En bref
- Apple augmente fortement ses stocks pour se protéger des problèmes d’approvisionnement.
- La pénurie et la hausse du prix de la mémoire, poussées par l’IA, renchérissent ses produits.
- Malgré de bonnes ventes, Apple anticipe un ralentissement et une période plus incertaine.
Le chiffre claque un peu. Apple a déclaré 11,1 milliards de dollars de stocks, contre 5,7 milliards de dollars en septembre dernier. Pour un groupe qui a longtemps fait de la logistique ultra-serrée une signature, ce n’est pas un détail.

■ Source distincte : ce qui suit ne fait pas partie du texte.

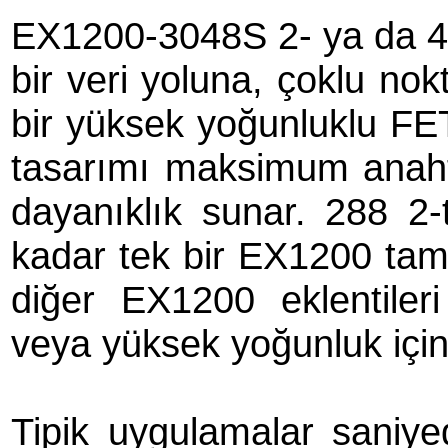
EX1200-3048S 2- ya da 4-t
bir veri yoluna, çoklu no
bir yüksek yoğunluklu FET
tasarımı maksimum anaht
dayanıklık sunar. 288 2-t
kadar tek bir EX1200 tam 
diğer EX1200 eklentileri
veya yüksek yoğunluk için
Tipik uygulamalar saniy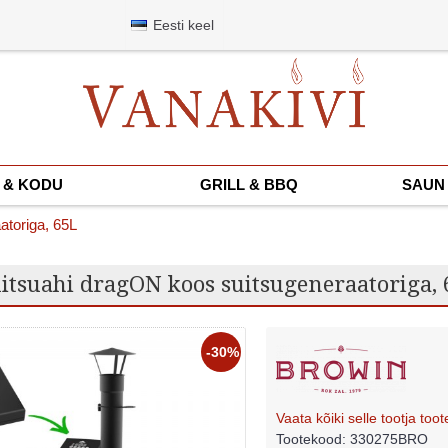
Eesti keel
 & KODU
GRILL & BBQ
SAUN 
atoriga, 65L
uitsuahi dragON koos suitsugeneraatoriga,
-30%
Vaata kõiki selle tootja toot
Tootekood:
330275BRO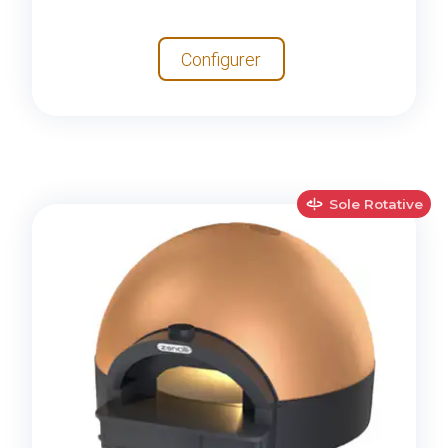
Configurer
Sole Rotative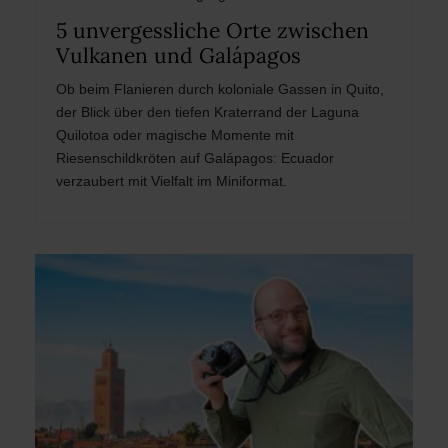
5 unvergessliche Orte zwischen
Vulkanen und Galápagos
Ob beim Flanieren durch koloniale Gassen in Quito,
der Blick über den tiefen Kraterrand der Laguna
Quilotoa oder magische Momente mit
Riesenschildkröten auf Galápagos: Ecuador
verzaubert mit Vielfalt im Miniformat.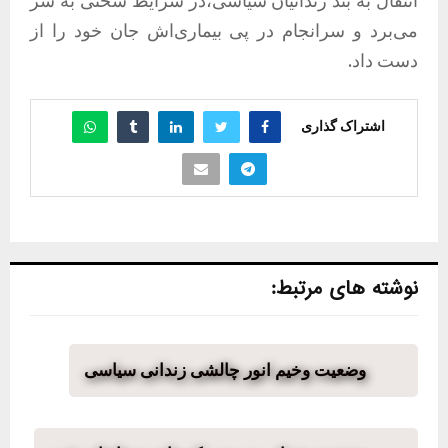
انتقال به بند زندانیان سیاسی،در شرایط سختی به سر
می‌برد و سرانجام در پی بیماری‌اش جان خود را از
دست داد.
اشتراک گذاری
نوشته های مرتبط:
وضعیت وخیم انور چالشی زندانی سیاسی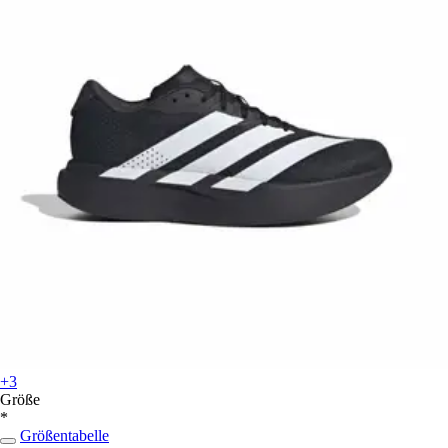
+3
Größe
*
Größentabelle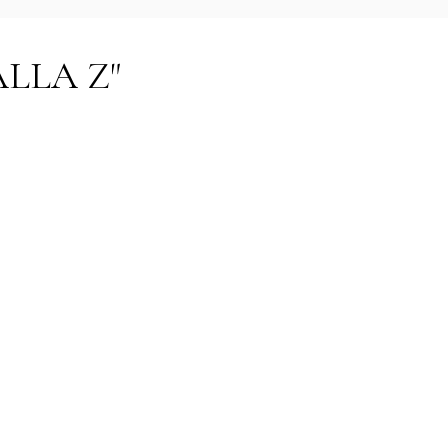
LLA Z"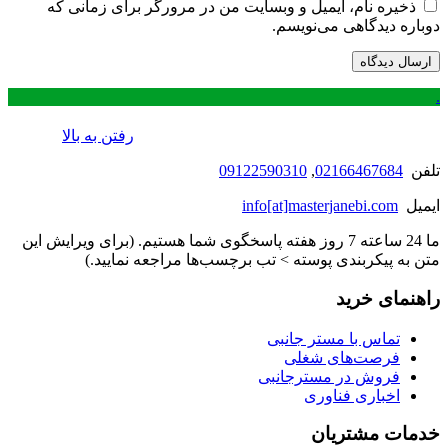
ذخیره نام، ایمیل و وبسایت من در مرورگر برای زمانی که
دوباره دیدگاهی می‌نویسم.
.
رفتن به بالا
تلفن
02166467684
,
09122590310
ایمیل
info[at]masterjanebi.com
ما 24 ساعته 7 روز هفته پاسخگوی شما هستیم. (برای ویرایش این
متن به پیکربندی پوسته > تب برچسب‌ها مراجعه نمایید.)
راهنمای خرید
تماس با مستر جانبی
فرصت‌های شغلی
فروش در مسترجانبی
اخباری فناوری
خدمات مشتریان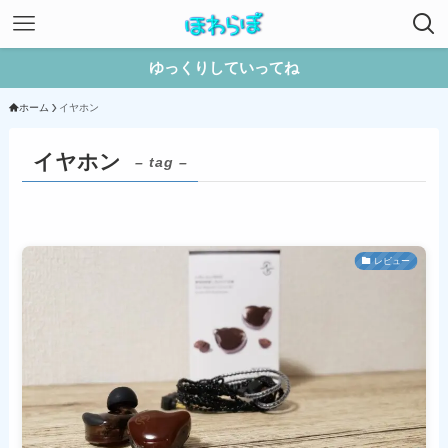
ゆっくりしていってね
ホーム
イヤホン
イヤホン
– tag –
レビュー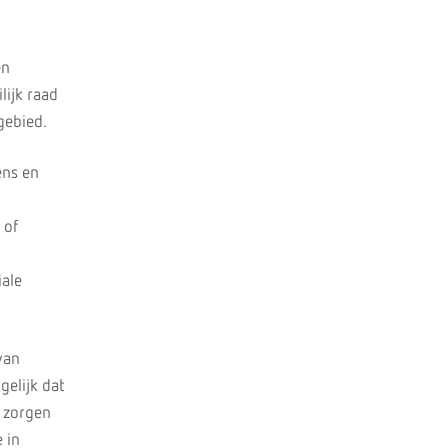
en
lijk raad
gebied.
ens en
 of
iale
van
gelijk dat
e zorgen
 in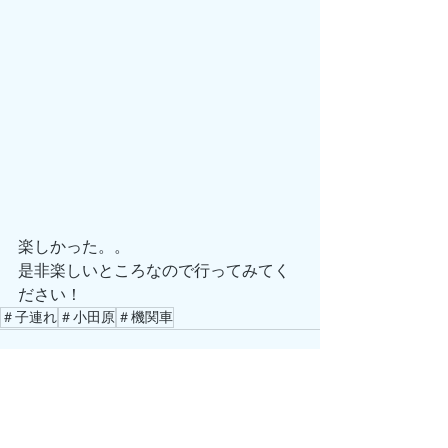
楽しかった。。
是非楽しいところなので行ってみてく
ださい！
＃子連れ
＃小田原
＃機関車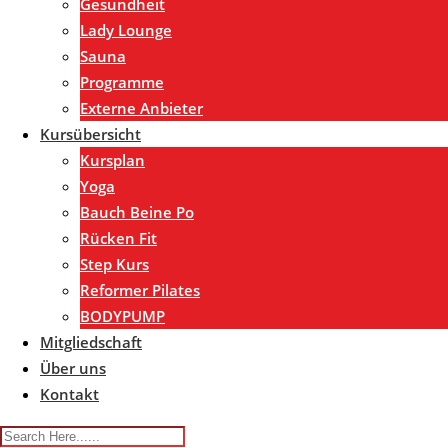
Gesundheit
Lady Lounge
Sauna
Programme
Externe Anbieter
Kursübersicht
Kursplan
Yoga
Bauch Beine Po
Rücken Fit
Step Kurs
Reformer Pilates
BODYPUMP
Mitgliedschaft
Über uns
Kontakt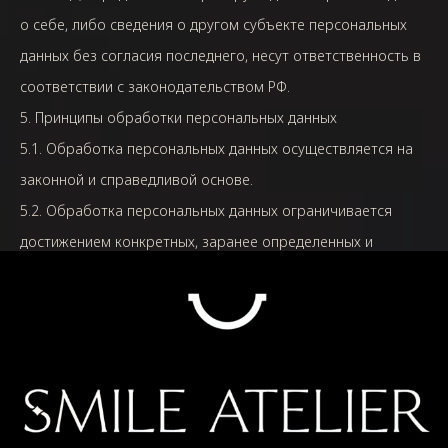
о себе, либо сведения о другом субъекте персональных
данных без согласия последнего, несут ответственность в
соответствии с законодательством РФ.
5. Принципы обработки персональных данных
5.1. Обработка персональных данных осуществляется на
законной и справедливой основе.
5.2. Обработка персональных данных ограничивается
достижением конкретных, заранее определенных и
законных целей. Не допускается обработка персональных
данных, несовместимая с целями сбора персональных
данных.
5.3. Не допускается объединение баз данных, содержащих
персональные данные, обработка которых
осуществляется в целях, несовместимых между собой.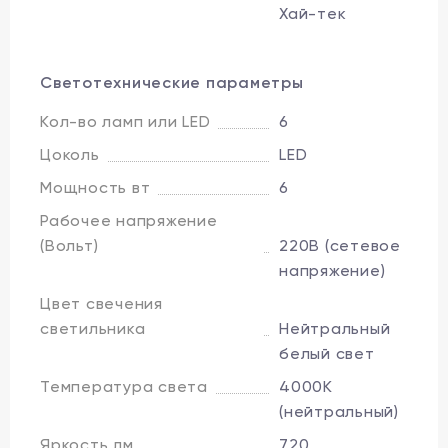
Хай-тек
Светотехнические параметры
Кол-во ламп или LED
6
Цоколь
LED
Мощность вт
6
Рабочее напряжение
(Вольт)
220В (сетевое
напряжение)
Цвет свечения
светильника
Нейтральный
белый свет
Температура света
4000K
(нейтральный)
Яркость лм
720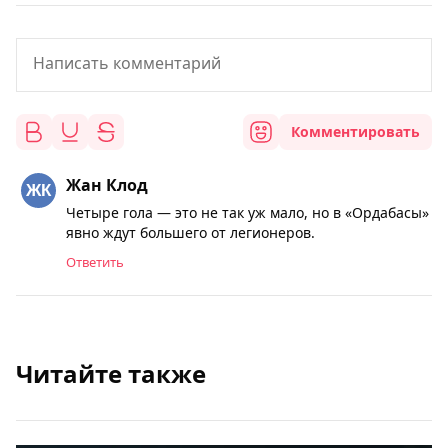
Комментировать
Жан Клод
Четыре гола — это не так уж мало, но в «Ордабасы»
явно ждут большего от легионеров.
Ответить
Читайте также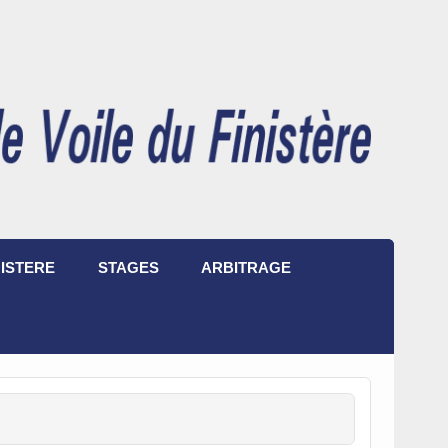
ISTERE
STAGES
ARBITRAGE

Un virage rare dans la machine Apple
Chez Apple, garder trop de produits ou de composants en réserve n’a jamais été la méthode maison. C’est justement ce qui rend ce mouvement notable. Si le groupe gonfle ainsi son inventaire, c’est qu’il anticipe des blocages plus sérieux sur sa chaîne d’approvisionnement.
Tim Cook a d’ailleurs reconnu que la demande restait élevée, mais que la flexibilité de la supply chain était plus faible, avec un impact des contraintes d’approvisionnement appelé à augmenter nettement d’un trimestre à l’autre. Il a aussi résumé la situation plus franchement, en expliquant que Apple allait en gros devoir se débrouiller côté approvisionnement. Pas très rassurant.
La mémoire manque, et les prix suivent
Le nœud du problème, c’est la mémoire. La ruée sur le matériel portée par l’IA générative fait grimper la demande en composants, au point que Tim Cook parle d’une sorte de crue centennale sur les prix de la mémoire. Et ce choc touche directement le coût de fabrication des iPhone, des MacBook et du reste.
La difficulté la plus sensible concerne les nœuds mémoire avancés utilisés avec les puces Apple silicon, celles qui alimentent les séries A et M dans les iPhone et les Mac. Résultat, Apple a relevé le mois dernier, à contrecœur selon Tim Cook, les prix des Mac et des iPad.
Et le groupe n’est pas seul. Meta, Microsoft, Sony et Samsung ont eux aussi augmenté leurs prix sur le hardware.
Des ventes solides, mais un trimestre sous pression
Le contraste est réel. Apple sort de ce qu’il décrit comme son meilleur trimestre de juin, avec des ventes d’iPhone en hausse de 22% sur un an, et des Mac à +29%. Clairement, la demande est là.
Mais pour le trimestre qui arrive, le groupe vise une croissance de chiffre d’affaires comprise entre 9% et 11% sur un an. C’est moins que les quelque 16% de progression annuelle tenus ces derniers trimestres. Les investisseurs ont tiqué, et l’action a perdu 6% dans les échanges après Bourse.
En septembre prochain, John Ternus, actuel vice-président senior en charge de l’ingénierie matérielle, doit prendre le relais comme directeur général. Il pourrait débarquer dans une zone un peu agitée. Les ventes tiennent, oui. La suite, elle, dépend beaucoup d’une mémoire devenue le vrai boss du moment.